-- Task to carry out --
Could you transcribe the entries below exactly, without any of the pictures?
##### Supplied data #####
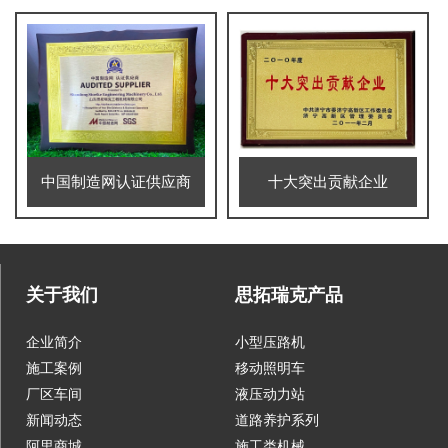
中国制造网认证供应商
十大突出贡献企业
关于我们
思拓瑞克产品
企业简介
小型压路机
施工案例
移动照明车
厂区车间
液压动力站
新闻动态
道路养护系列
阿里商城
施工类机械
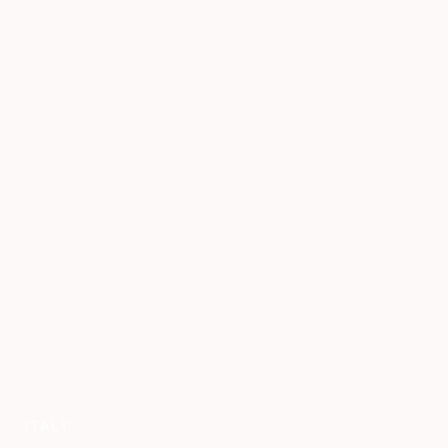
ITALY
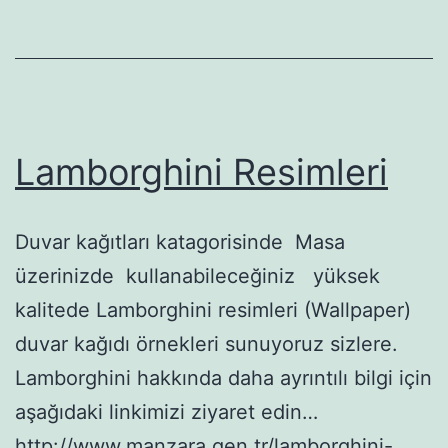
Lamborghini Resimleri
Duvar kağıtları katagorisinde Masa
üzerinizde kullanabileceğiniz yüksek
kalitede Lamborghini resimleri (Wallpaper)
duvar kağıdı örnekleri sunuyoruz sizlere.
Lamborghini hakkında daha ayrıntılı bilgi için
aşağıdaki linkimizi ziyaret edin…
http://www.manzara.gen.tr/lamborghini-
#####
-- Written solution --
中国制造网认证供应商
十大突出贡献企业
关于我们
思拓瑞克产品
企业简介
小型压路机
施工案例
移动照明车
厂区车间
液压动力站
新闻动态
道路养护系列
阿里商城
施工类机械
ITALY
Lamborghini Resimleri
Duvar kağıtları katagorisinde Masa
üzerinizde kullanabileceğiniz yüksek
kalitede Lamborghini resimleri (Wallpaper)
duvar kağıdı örnekleri sunuyoruz sizlere.
Lamborghini hakkında daha ayrıntılı bilgi için
aşağıdaki linkimizi ziyaret edin…
http://www.manzara.gen.tr/lamborghini-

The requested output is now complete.